Dreh dich nicht um (schau, schau) der Kommissar geht um
July 20, 2007 at 11:19 am (Diplomacy, New Labour, Russia)
I’m not, I must admit, a huge fan of Vladimir Putin or his grisly Kremlin regime. Quite the contrary. So why do I find myself warming to the bastard? It must have something to do with the style he’s shown slapping it up the Brits in the current diplomatic crisis.
The pretext for all this hoo-hah is the Brits’ request for the extradition of some bloke called Lugovoi, who is apparently the chief suspect in the Litvinenko poisoning case. Whether he did it, or even whether there’s any evidence against him, I have no idea, but the Brits fingered this Lugovoi and then demanded the Kremlin hand him over. No doubt they had in mind the actions of the neo-Jacobin government in Belgrade some years back, which happily kidnapped Milošević and gave him up to the Hague Inquisition, in breach of about a dozen federal and republican laws. No such luck with Putin – if the Russian constitution forbids extraditing Lugovoi, the Kremlin strongman is not minded to breach the constitution for the Brits’ convenience.
So what we then have is the Brits, in a fit of pique, expelling four Russian diplomats. Tellingly for the new spin-free Brown government, the expulsions were accompanied by a statement from the FCO that any retaliation would be unjustified. So then the Russians do four expulsions of their own, and are met by lots of moaning and groaning from the new Foreign Secretary, nine-year-old wunderkind David Miliband, who reckons there is no excuse for the Russians doing, er, what the Brits are only after doing.

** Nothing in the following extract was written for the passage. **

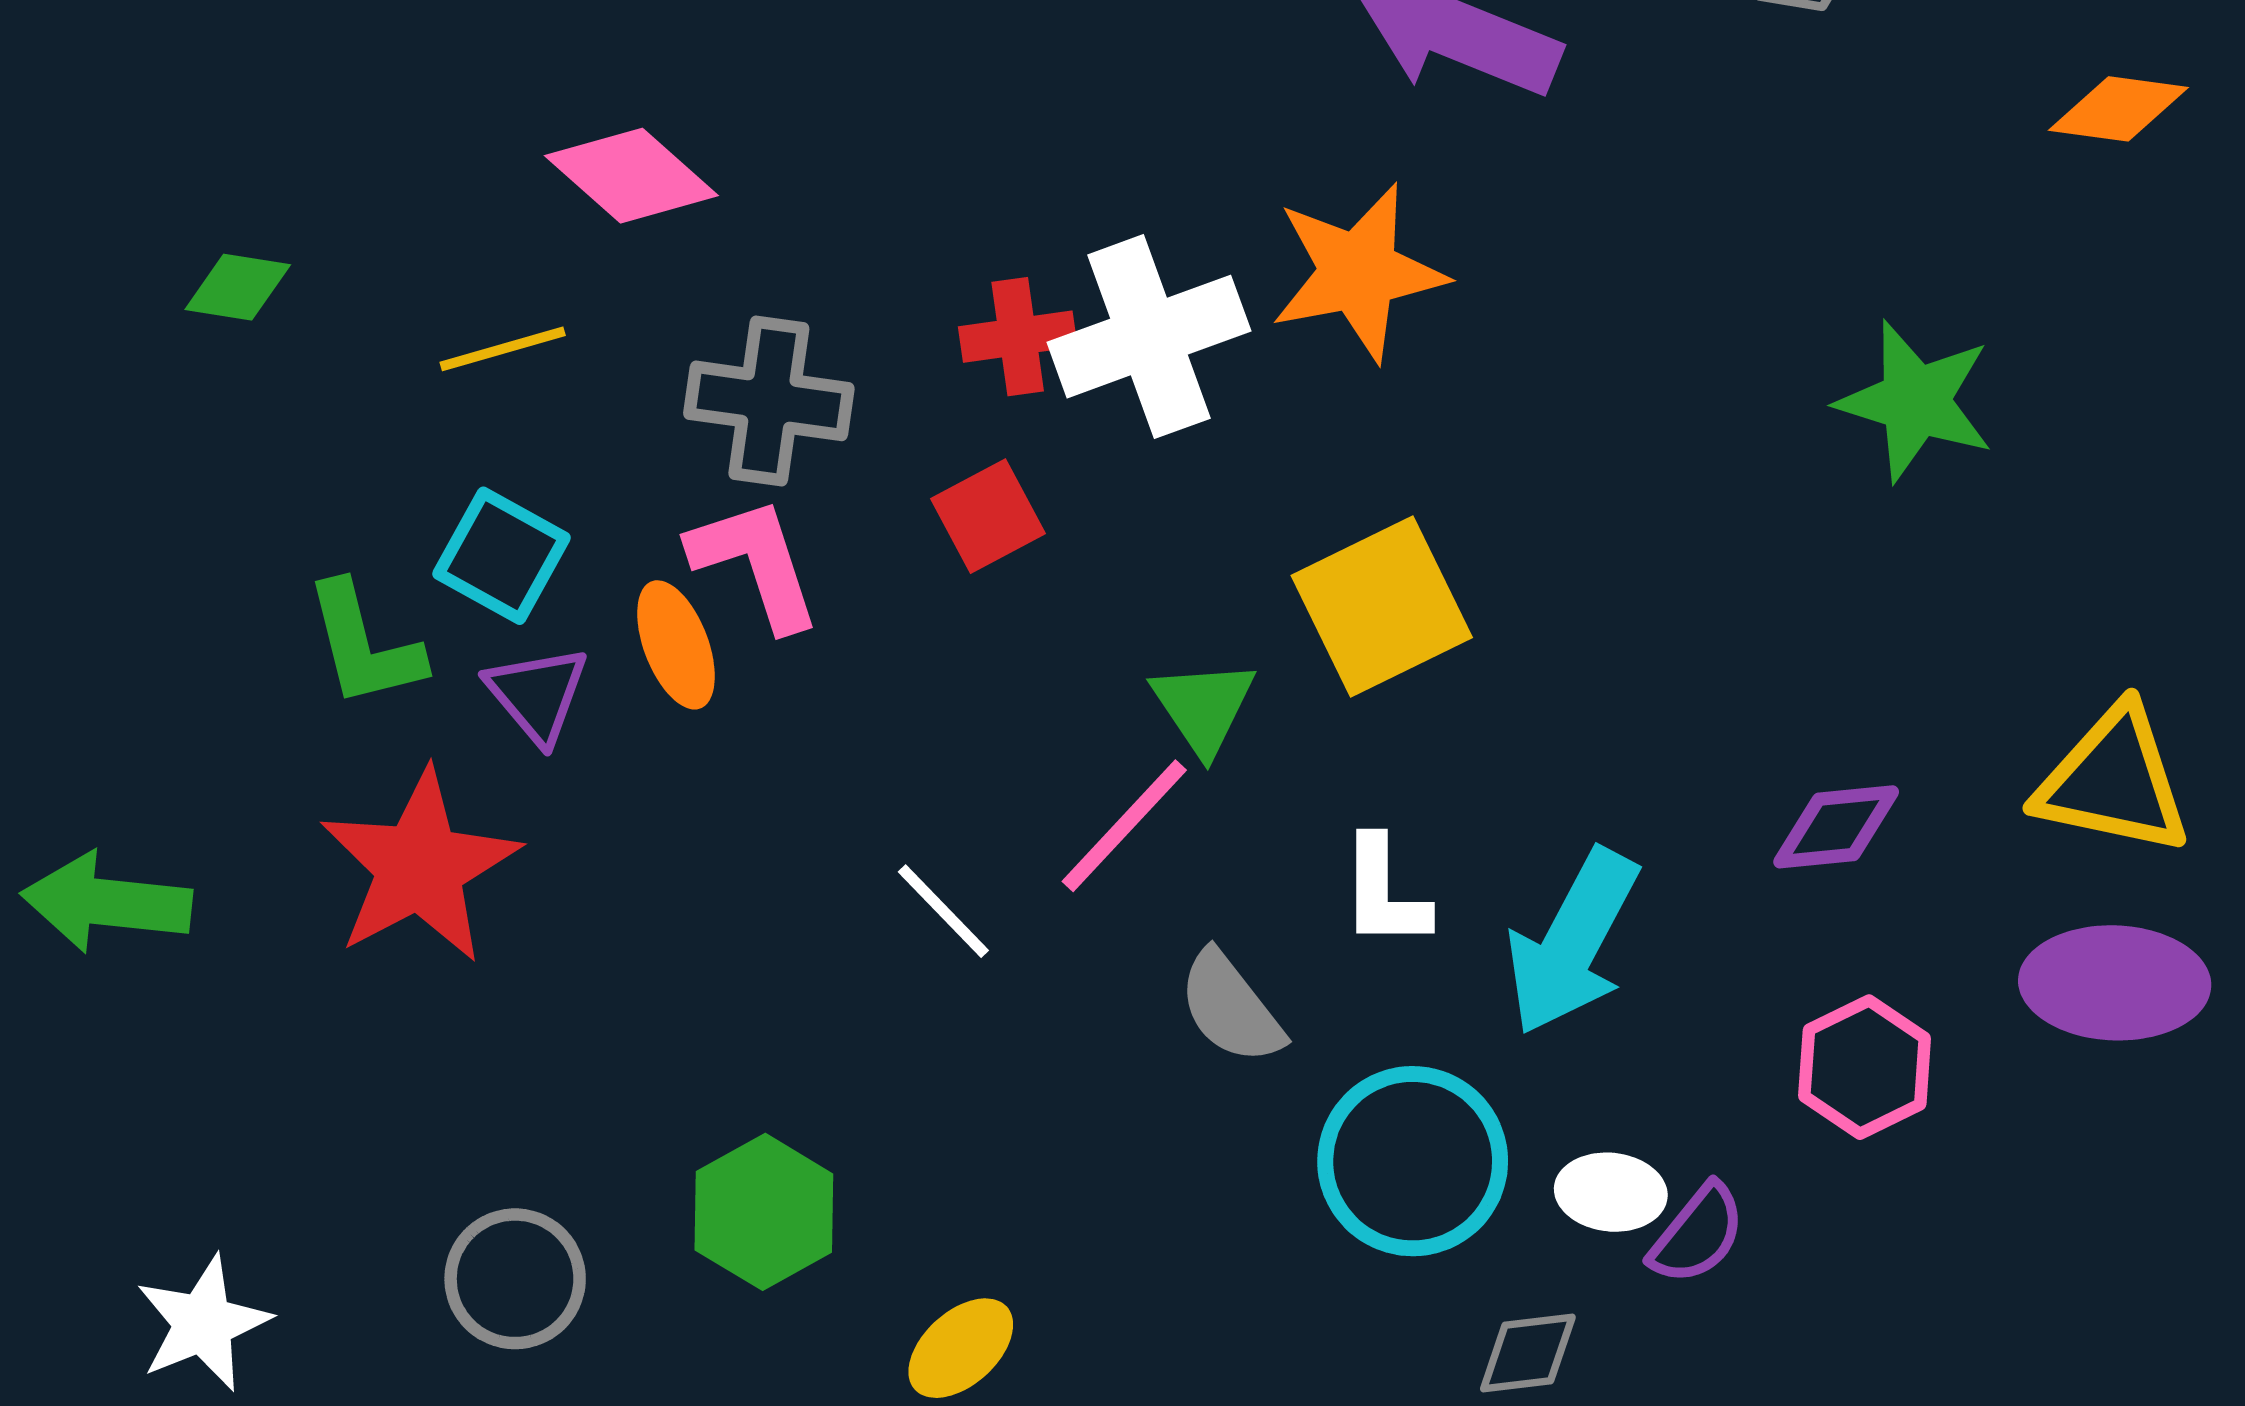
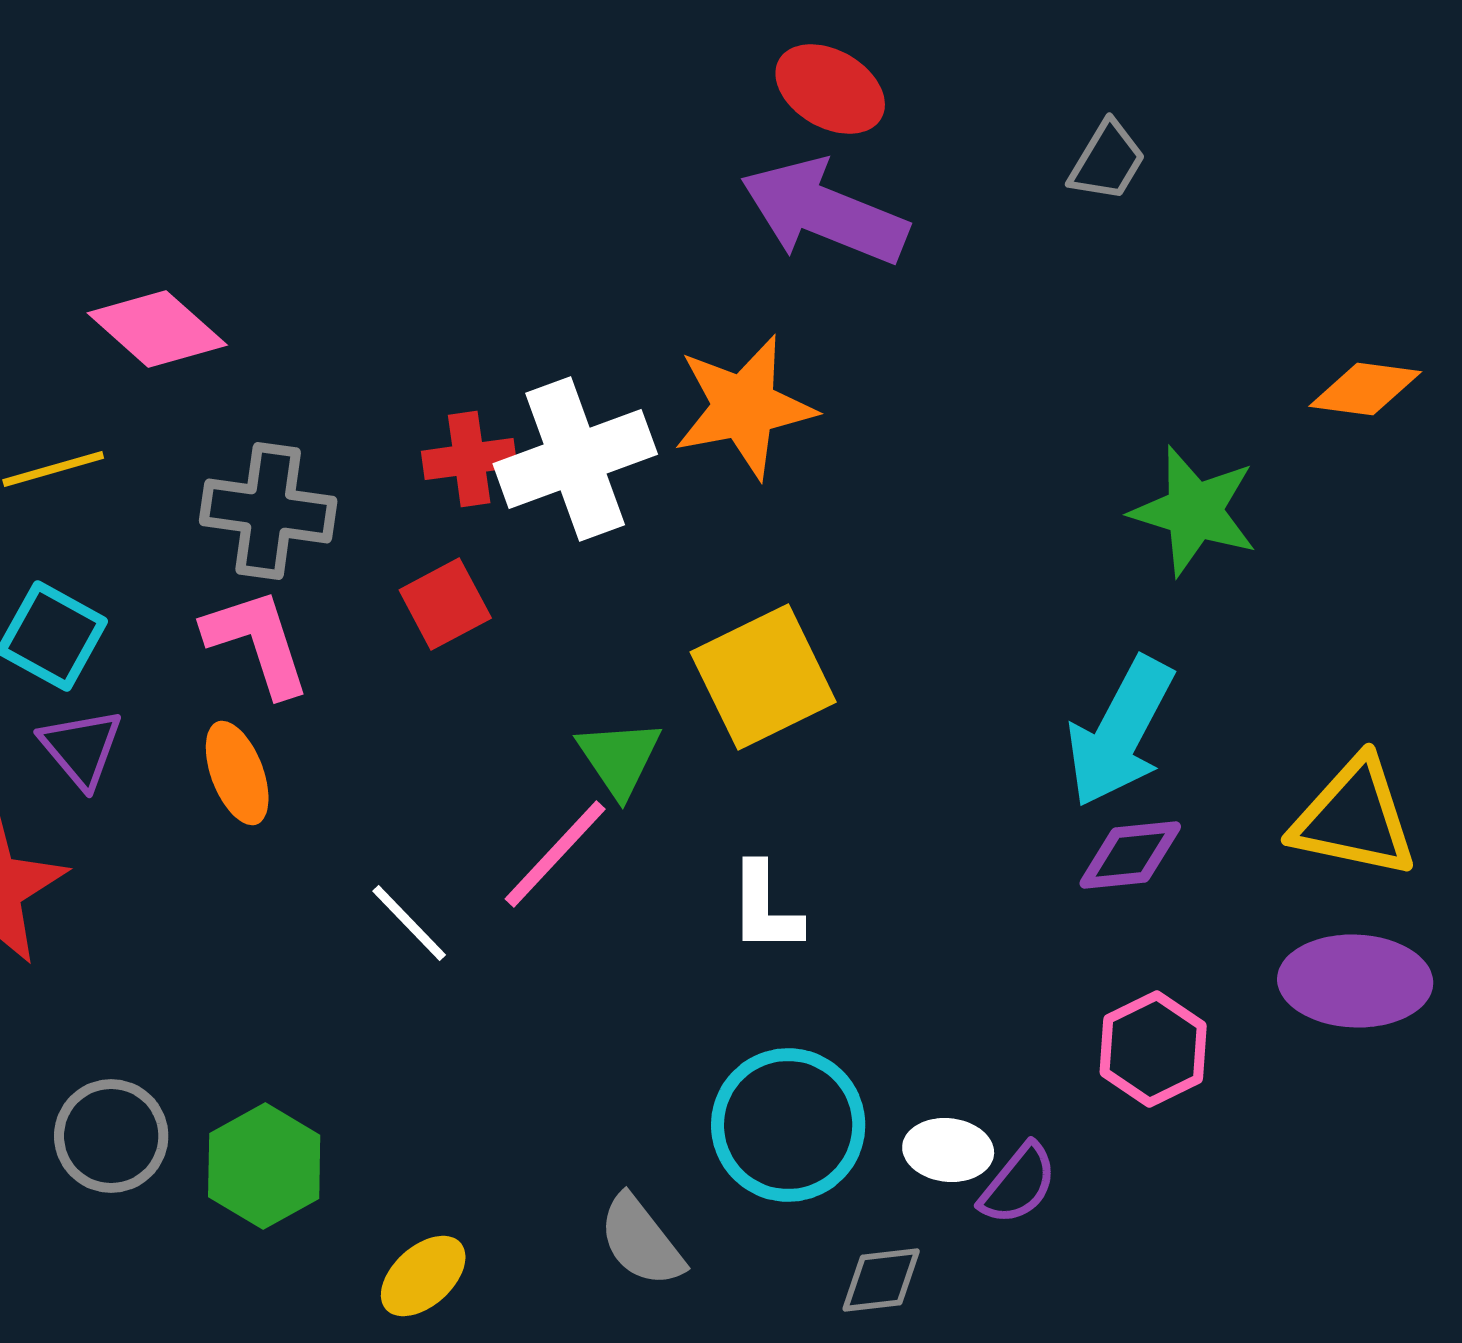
orange diamond: (2118, 109) -> (1365, 389), moved
orange ellipse: (676, 645) -> (237, 773), moved
cyan arrow: (1572, 942) -> (1120, 732), moved
gray semicircle: (1231, 1008) -> (641, 1241), moved
gray circle: (515, 1279) -> (111, 1136), moved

What interests me is the question of why the Brits have such a bad relationship with the Russians, while the French, the Germans and the Yanks are getting on quite well with Putin. I’m tempted to blame the FCO minister responsible for Russia, prize gobshite Jim Murphy, but he’s only just in post. A big element, no doubt, is the Brits’ recent decision to grant political asylum to the glorified spiv Berezovsky, whom the British media seem to be treating as a kind of Mandela figure, instead of being the Russian analogue to Conrad Blackadder.
But there’s also the element of Britain’s asylum policy in general. I realise of course that the likes of Melanie Phillips and Nick Cohen are always griping about mad Muslims getting into the country. They might have a point if they picked the right targets. What they actually do is focus on relatively harmless groups like Hizb-ut-Tahrir and Jamaat-e-Islami. (I know all about Jamaat’s record of thuggery in its native Bangladesh, but there have been no indications that it poses any danger to the British public.) Where Nasty Nick and Mad Mel go wrong is in ignoring the people who’ve made the most sensible criticism of Britain’s record, the government of France. Ironically, they consider the French to be unsound on “terror”.
The French raise the example of the Algerian GIA, who, unlike the blowhards of Hizb-ut-Tahrir, are a genuinely scary bunch. When the GIA got kicked out of France in the 1990s, where did they go? They went straight over to London on the Eurostar and set up their HQ in Peckham. One may speculate on the reasons for this, such as the possibility that, since France is backing the secular junta in Algiers, an Islamist victory may see Algeria swing towards Britain in its alignments.
Nor does it stop with Algeria. I don’t know what interests the Brits have in Sudan, but an awful lot of distinctly dodgy Sudanese have been setting up shop in Britain in recent years. Then there’s the British practice, which annoys the Russians no end, of granting asylum to Chechen separatist warlords. War on Terror, how are you. And that’s without even mentioning Altaf Hussein, capo of Pakistan’s mafia-style MQM party, who runs Karachi with a rod of iron from his base in North London.
What this demonstrates, I suppose, is that behind New Labour’s moral humbug, British foreign policy continues to run along lines of Palmerstonian ruthless pragmatism. This will escape the Russophobes who devoutly wish a new Cold War, but the Kremlin actually does have a legitimate complaint here.